Copy the following listing word for word.

● ● ● ●

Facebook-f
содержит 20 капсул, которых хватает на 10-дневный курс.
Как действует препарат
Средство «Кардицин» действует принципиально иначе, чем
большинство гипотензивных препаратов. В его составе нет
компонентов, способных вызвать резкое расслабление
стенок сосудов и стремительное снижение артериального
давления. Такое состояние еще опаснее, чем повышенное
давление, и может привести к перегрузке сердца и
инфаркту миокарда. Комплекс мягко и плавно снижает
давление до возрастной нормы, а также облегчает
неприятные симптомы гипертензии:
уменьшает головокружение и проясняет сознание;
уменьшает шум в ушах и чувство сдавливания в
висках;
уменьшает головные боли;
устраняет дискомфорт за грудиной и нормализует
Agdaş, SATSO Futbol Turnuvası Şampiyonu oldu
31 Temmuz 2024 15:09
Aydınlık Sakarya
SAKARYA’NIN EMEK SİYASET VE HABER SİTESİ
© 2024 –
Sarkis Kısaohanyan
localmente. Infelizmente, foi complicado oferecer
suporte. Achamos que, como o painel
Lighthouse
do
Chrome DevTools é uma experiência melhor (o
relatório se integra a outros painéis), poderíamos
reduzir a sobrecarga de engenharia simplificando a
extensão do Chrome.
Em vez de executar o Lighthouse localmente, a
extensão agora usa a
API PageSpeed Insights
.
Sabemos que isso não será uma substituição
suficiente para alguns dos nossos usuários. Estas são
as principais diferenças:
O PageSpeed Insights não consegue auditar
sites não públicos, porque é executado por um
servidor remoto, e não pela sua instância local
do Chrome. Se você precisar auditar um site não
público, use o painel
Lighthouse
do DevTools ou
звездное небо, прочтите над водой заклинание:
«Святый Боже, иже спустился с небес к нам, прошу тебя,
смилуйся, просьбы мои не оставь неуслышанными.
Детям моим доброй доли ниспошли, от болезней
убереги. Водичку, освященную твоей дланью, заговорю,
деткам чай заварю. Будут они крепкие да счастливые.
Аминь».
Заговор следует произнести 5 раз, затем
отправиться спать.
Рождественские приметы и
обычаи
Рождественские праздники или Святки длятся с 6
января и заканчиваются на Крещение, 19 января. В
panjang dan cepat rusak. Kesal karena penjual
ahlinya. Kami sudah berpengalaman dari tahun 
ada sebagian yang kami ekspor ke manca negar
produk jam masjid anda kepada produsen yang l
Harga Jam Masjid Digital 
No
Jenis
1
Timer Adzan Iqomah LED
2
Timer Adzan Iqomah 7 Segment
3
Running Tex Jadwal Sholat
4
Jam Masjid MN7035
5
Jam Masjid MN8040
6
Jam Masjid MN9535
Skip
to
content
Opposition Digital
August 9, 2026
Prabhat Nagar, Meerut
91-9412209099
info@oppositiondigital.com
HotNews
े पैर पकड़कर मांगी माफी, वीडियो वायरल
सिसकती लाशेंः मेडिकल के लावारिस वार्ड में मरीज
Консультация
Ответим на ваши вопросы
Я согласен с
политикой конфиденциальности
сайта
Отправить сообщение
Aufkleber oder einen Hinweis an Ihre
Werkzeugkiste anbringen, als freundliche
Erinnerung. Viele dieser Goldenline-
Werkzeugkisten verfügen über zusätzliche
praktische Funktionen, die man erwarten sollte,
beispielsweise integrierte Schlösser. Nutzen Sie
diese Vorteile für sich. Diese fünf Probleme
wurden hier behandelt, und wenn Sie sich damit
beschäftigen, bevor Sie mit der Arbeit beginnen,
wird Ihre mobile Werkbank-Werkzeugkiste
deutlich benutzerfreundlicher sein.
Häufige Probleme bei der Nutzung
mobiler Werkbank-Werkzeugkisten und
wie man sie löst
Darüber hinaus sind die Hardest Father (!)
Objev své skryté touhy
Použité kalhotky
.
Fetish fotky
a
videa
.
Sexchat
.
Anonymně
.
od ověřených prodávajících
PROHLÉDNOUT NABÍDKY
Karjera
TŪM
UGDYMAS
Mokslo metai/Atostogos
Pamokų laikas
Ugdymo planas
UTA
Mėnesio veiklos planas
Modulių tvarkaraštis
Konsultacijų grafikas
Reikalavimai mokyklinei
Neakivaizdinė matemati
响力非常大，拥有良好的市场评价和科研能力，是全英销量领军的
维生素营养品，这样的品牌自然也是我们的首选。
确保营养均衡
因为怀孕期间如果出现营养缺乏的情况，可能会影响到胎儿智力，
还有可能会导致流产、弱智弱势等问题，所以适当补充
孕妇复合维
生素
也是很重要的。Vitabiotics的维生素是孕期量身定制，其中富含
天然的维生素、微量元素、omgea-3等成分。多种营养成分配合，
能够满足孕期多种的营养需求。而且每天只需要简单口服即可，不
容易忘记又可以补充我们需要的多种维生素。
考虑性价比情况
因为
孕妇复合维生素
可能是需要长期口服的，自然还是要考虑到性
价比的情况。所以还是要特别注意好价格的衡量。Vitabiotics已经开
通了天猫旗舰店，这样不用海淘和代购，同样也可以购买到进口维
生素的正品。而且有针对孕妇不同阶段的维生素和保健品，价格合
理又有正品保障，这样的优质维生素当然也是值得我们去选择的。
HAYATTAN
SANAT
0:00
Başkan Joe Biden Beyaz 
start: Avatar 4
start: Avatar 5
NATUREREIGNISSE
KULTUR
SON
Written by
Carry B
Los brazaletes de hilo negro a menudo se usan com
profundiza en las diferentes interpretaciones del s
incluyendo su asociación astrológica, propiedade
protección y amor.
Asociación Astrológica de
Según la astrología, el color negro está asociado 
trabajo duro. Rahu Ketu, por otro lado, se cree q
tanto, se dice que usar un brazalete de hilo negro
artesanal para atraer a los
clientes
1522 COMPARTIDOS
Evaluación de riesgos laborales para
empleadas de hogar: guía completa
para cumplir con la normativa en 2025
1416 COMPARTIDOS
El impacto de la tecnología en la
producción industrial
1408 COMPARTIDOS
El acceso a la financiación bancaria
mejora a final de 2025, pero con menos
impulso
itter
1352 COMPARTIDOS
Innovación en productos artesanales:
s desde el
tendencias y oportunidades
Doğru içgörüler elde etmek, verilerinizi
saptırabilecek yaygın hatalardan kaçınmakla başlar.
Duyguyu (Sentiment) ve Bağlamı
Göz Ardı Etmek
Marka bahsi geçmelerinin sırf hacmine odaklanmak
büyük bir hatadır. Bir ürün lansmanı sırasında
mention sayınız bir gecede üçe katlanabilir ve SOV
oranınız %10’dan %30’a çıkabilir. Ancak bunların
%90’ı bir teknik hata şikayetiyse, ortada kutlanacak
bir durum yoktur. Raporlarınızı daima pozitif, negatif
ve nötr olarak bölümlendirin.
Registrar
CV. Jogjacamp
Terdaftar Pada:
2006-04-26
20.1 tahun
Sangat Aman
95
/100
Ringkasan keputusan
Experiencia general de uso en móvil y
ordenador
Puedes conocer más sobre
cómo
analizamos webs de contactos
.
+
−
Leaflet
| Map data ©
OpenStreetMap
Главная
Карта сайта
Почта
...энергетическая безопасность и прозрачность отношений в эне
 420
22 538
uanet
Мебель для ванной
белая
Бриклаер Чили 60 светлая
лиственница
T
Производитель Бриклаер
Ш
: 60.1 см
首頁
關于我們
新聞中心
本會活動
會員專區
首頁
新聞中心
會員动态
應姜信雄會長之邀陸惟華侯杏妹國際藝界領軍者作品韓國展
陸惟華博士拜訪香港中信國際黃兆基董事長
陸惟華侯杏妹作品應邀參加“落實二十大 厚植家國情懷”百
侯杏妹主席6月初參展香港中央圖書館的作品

● ● ● ●

**EXERCISE RESULT:**
Facebook-f
содержит 20 капсул, которых хватает на 10-дневный курс.
Как действует препарат
Средство «Кардицин» действует принципиально иначе, чем
большинство гипотензивных препаратов. В его составе нет
компонентов, способных вызвать резкое расслабление
стенок сосудов и стремительное снижение артериального
давления. Такое состояние еще опаснее, чем повышенное
давление, и может привести к перегрузке сердца и
инфаркту миокарда. Комплекс мягко и плавно снижает
давление до возрастной нормы, а также облегчает
неприятные симптомы гипертензии:
уменьшает головокружение и проясняет сознание;
уменьшает шум в ушах и чувство сдавливания в
висках;
уменьшает головные боли;
устраняет дискомфорт за грудиной и нормализует
Agdaş, SATSO Futbol Turnuvası Şampiyonu oldu
31 Temmuz 2024 15:09
Aydınlık Sakarya
SAKARYA’NIN EMEK SİYASET VE HABER SİTESİ
© 2024 –
Sarkis Kısaohanyan
localmente. Infelizmente, foi complicado oferecer
suporte. Achamos que, como o painel
Lighthouse
do
Chrome DevTools é uma experiência melhor (o
relatório se integra a outros painéis), poderíamos
reduzir a sobrecarga de engenharia simplificando a
extensão do Chrome.
Em vez de executar o Lighthouse localmente, a
extensão agora usa a
API PageSpeed Insights
.
Sabemos que isso não será uma substituição
suficiente para alguns dos nossos usuários. Estas são
as principais diferenças:
O PageSpeed Insights não consegue auditar
sites não públicos, porque é executado por um
servidor remoto, e não pela sua instância local
do Chrome. Se você precisar auditar um site não
público, use o painel
Lighthouse
do DevTools ou
звездное небо, прочтите над водой заклинание:
«Святый Боже, иже спустился с небес к нам, прошу тебя,
смилуйся, просьбы мои не оставь неуслышанными.
Детям моим доброй доли ниспошли, от болезней
убереги. Водичку, освященную твоей дланью, заговорю,
деткам чай заварю. Будут они крепкие да счастливые.
Аминь».
Заговор следует произнести 5 раз, затем
отправиться спать.
Рождественские приметы и
обычаи
Рождественские праздники или Святки длятся с 6
января и заканчиваются на Крещение, 19 января. В
panjang dan cepat rusak. Kesal karena penjual
ahlinya. Kami sudah berpengalaman dari tahun 
ada sebagian yang kami ekspor ke manca negar
produk jam masjid anda kepada produsen yang l
Harga Jam Masjid Digital 
No
Jenis
1
Timer Adzan Iqomah LED
2
Timer Adzan Iqomah 7 Segment
3
Running Tex Jadwal Sholat
4
Jam Masjid MN7035
5
Jam Masjid MN8040
6
Jam Masjid MN9535
Skip
to
content
Opposition Digital
August 9, 2026
Prabhat Nagar, Meerut
91-9412209099
info@oppositiondigital.com
HotNews
े पैर पकड़कर मांगी माफी, वीडियो वायरल
सिसकती लाशेंः मेडिकल के लावारिस वार्ड में मरीज
Консультация
Ответим на ваши вопросы
Я согласен с
политикой конфиденциальности
сайта
Отправить сообщение
Aufkleber oder einen Hinweis an Ihre
Werkzeugkiste anbringen, als freundliche
Erinnerung. Viele dieser Goldenline-
Werkzeugkisten verfügen über zusätzliche
praktische Funktionen, die man erwarten sollte,
beispielsweise integrierte Schlösser. Nutzen Sie
diese Vorteile für sich. Diese fünf Probleme
wurden hier behandelt, und wenn Sie sich damit
beschäftigen, bevor Sie mit der Arbeit beginnen,
wird Ihre mobile Werkbank-Werkzeugkiste
deutlich benutzerfreundlicher sein.
Häufige Probleme bei der Nutzung
mobiler Werkbank-Werkzeugkisten und
wie man sie löst
Darüber hinaus sind die Hardest Father (!)
Objev své skryté touhy
Použité kalhotky
.
Fetish fotky
a
videa
.
Sexchat
.
Anonymně
.
od ověřených prodávajících
PROHLÉDNOUT NABÍDKY
Karjera
TŪM
UGDYMAS
Mokslo metai/Atostogos
Pamokų laikas
Ugdymo planas
UTA
Mėnesio veiklos planas
Modulių tvarkaraštis
Konsultacijų grafikas
Reikalavimai mokyklinei
Neakivaizdinė matemati
响力非常大，拥有良好的市场评价和科研能力，是全英销量领军的
维生素营养品，这样的品牌自然也是我们的首选。
确保营养均衡
因为怀孕期间如果出现营养缺乏的情况，可能会影响到胎儿智力，
还有可能会导致流产、弱智弱势等问题，所以适当补充
孕妇复合维
生素
也是很重要的。Vitabiotics的维生素是孕期量身定制，其中富含
天然的维生素、微量元素、omgea-3等成分。多种营养成分配合，
能够满足孕期多种的营养需求。而且每天只需要简单口服即可，不
容易忘记又可以补充我们需要的多种维生素。
考虑性价比情况
因为
孕妇复合维生素
可能是需要长期口服的，自然还是要考虑到性
价比的情况。所以还是要特别注意好价格的衡量。Vitabiotics已经开
通了天猫旗舰店，这样不用海淘和代购，同样也可以购买到进口维
生素的正品。而且有针对孕妇不同阶段的维生素和保健品，价格合
理又有正品保障，这样的优质维生素当然也是值得我们去选择的。
HAYATTAN
SANAT
0:00
Başkan Joe Biden Beyaz 
start: Avatar 4
start: Avatar 5
NATUREREIGNISSE
KULTUR
SON
Written by
Carry B
Los brazaletes de hilo negro a menudo se usan com
profundiza en las diferentes interpretaciones del s
incluyendo su asociación astrológica, propiedade
protección y amor.
Asociación Astrológica de
Según la astrología, el color negro está asociado 
trabajo duro. Rahu Ketu, por otro lado, se cree q
tanto, se dice que usar un brazalete de hilo negro
artesanal para atraer a los
clientes
1522 COMPARTIDOS
Evaluación de riesgos laborales para
empleadas de hogar: guía completa
para cumplir con la normativa en 2025
1416 COMPARTIDOS
El impacto de la tecnología en la
producción industrial
1408 COMPARTIDOS
El acceso a la financiación bancaria
mejora a final de 2025, pero con menos
impulso
itter
1352 COMPARTIDOS
Innovación en productos artesanales:
s desde el
tendencias y oportunidades
Doğru içgörüler elde etmek, verilerinizi
saptırabilecek yaygın hatalardan kaçınmakla başlar.
Duyguyu (Sentiment) ve Bağlamı
Göz Ardı Etmek
Marka bahsi geçmelerinin sırf hacmine odaklanmak
büyük bir hatadır. Bir ürün lansmanı sırasında
mention sayınız bir gecede üçe katlanabilir ve SOV
oranınız %10’dan %30’a çıkabilir. Ancak bunların
%90’ı bir teknik hata şikayetiyse, ortada kutlanacak
bir durum yoktur. Raporlarınızı daima pozitif, negatif
ve nötr olarak bölümlendirin.
Registrar
CV. Jogjacamp
Terdaftar Pada:
2006-04-26
20.1 tahun
Sangat Aman
95
/100
Ringkasan keputusan
Experiencia general de uso en móvil y
ordenador
Puedes conocer más sobre
cómo
analizamos webs de contactos
.
+
−
Leaflet
| Map data ©
OpenStreetMap
Главная
Карта сайта
Почта
...энергетическая безопасность и прозрачность отношений в эне
 420
22 538
uanet
Мебель для ванной
белая
Бриклаер Чили 60 светлая
лиственница
T
Производитель Бриклаер
Ш
: 60.1 см
首頁
關于我們
新聞中心
本會活動
會員專區
首頁
新聞中心
會員动态
應姜信雄會長之邀陸惟華侯杏妹國際藝界領軍者作品韓國展
陸惟華博士拜訪香港中信國際黃兆基董事長
陸惟華侯杏妹作品應邀參加“落實二十大 厚植家國情懷”百
侯杏妹主席6月初參展香港中央圖書館的作品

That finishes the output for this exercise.